(Bloomberg) -- The sustained boom in global tech spending, a revival of local housing demand and a rebound in bank earnings are expected to be among the key drivers of gains for India’s stock market this year.
Analysts remain bullish, projecting a rise of about 15% for the NSE Nifty 50 Index over the next 12 months, according to sell-side estimates compiled by Bloomberg. That’s on top of the gauge’s 138% rally from its March 2020 low, the best performance among the world’s major equity markets for this period.
Despite some concerns about lofty valuations and a gradual unwinding of easy-money policies, India’s benchmark is among those leading gains in Asia so far in 2022 with an advance of more than 4%.
Here are the top sector and stock picks, according to some leading brokerages:
A gauge of the nation’s top 10 software providers has more than tripled from its pandemic low, as the crisis spurred transformation of the way the world does business.
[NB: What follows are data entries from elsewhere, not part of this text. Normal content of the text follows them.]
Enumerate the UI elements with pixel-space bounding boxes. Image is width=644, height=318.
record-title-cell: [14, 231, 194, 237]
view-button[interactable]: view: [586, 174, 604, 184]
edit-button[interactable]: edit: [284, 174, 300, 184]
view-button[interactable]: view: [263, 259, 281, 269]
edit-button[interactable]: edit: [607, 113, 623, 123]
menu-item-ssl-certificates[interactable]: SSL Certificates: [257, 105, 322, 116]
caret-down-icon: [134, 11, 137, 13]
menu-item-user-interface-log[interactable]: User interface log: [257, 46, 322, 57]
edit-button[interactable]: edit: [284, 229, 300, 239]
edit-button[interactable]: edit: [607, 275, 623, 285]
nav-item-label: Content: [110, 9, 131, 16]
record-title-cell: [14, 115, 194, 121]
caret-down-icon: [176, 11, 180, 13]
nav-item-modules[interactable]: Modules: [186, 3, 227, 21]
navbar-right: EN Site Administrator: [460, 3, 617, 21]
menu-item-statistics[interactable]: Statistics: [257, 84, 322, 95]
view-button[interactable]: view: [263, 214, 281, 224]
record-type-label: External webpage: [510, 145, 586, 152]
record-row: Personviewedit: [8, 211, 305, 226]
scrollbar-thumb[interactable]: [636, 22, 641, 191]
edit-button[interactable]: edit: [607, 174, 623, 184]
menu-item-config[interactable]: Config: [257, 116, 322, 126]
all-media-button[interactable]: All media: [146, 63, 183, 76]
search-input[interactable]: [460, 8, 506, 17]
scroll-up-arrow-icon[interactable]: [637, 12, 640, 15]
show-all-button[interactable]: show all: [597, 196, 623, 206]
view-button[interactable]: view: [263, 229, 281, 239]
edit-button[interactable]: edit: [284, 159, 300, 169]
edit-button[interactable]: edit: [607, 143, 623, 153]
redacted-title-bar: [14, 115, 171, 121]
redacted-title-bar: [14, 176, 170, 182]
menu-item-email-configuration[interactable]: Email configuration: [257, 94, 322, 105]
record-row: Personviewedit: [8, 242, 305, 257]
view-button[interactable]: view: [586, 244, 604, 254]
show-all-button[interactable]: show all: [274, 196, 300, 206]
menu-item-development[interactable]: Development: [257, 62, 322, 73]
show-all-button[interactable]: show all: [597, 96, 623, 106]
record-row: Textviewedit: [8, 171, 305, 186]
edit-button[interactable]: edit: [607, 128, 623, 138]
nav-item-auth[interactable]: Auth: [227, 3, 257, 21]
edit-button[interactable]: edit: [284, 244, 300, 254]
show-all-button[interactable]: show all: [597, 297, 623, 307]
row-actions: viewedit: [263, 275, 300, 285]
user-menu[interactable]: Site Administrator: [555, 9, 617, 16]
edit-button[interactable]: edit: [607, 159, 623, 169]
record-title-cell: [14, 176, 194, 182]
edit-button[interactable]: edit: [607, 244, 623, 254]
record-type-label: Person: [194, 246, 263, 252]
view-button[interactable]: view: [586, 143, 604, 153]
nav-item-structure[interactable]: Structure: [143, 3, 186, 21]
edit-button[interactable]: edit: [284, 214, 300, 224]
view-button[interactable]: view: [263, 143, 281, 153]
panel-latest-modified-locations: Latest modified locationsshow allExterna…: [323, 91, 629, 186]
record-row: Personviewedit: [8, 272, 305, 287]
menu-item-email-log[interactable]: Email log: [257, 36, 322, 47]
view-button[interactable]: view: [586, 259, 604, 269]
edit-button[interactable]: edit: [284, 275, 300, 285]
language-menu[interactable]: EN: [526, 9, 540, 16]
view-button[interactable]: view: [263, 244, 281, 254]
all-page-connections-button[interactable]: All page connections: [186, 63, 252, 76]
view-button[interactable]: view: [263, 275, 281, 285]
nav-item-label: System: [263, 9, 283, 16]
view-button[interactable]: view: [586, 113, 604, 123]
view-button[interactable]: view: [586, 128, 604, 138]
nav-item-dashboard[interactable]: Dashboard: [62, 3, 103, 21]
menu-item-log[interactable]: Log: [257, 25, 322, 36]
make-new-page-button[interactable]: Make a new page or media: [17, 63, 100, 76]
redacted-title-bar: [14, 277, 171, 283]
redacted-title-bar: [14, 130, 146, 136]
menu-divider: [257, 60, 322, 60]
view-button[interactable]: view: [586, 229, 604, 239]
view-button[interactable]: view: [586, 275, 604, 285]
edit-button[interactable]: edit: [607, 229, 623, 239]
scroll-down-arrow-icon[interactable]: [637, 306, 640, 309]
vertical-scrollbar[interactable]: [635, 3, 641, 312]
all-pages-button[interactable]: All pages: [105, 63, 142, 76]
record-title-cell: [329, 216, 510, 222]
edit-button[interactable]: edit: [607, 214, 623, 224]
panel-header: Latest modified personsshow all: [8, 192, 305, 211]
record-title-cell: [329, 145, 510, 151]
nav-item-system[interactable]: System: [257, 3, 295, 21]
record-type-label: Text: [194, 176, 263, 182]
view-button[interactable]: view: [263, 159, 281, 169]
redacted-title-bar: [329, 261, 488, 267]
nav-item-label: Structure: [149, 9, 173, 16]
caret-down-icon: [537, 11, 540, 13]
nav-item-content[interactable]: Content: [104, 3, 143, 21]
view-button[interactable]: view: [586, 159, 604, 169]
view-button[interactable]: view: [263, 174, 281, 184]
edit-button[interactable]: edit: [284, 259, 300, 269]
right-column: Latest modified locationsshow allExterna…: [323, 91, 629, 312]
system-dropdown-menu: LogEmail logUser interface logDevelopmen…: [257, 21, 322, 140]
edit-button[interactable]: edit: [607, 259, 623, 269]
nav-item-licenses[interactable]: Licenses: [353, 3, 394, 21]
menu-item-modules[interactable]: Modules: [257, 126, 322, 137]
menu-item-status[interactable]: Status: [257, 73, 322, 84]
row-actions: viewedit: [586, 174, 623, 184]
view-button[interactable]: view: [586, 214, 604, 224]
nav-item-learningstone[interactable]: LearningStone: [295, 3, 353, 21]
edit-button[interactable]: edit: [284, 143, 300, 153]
While India’s leading IT companies are grappling with rising wages and higher attrition levels amid demand for talent, analysts say strong demand for new technology will continue.
“Digitization has meant that Indian IT companies are growing at the fastest pace seen over the last decade,” Santosh Kumar Singh, head of research at Motilal Oswal Asset Management Co., wrote in a note. “This theme may remain one of the predominant ones.”
Pandemic Blows Up Old Business Habits, Opening Path to a Boom
- Top picks include Tech Mahindra Ltd., Infosys Ltd., Tata Consultancy Services Ltd. and HCL Technologies Ltd.
Following a multi-year credit crisis exacerbated by the Covid-19 economic hit, analysts expect the worst has passed for lenders’ asset quality and loans.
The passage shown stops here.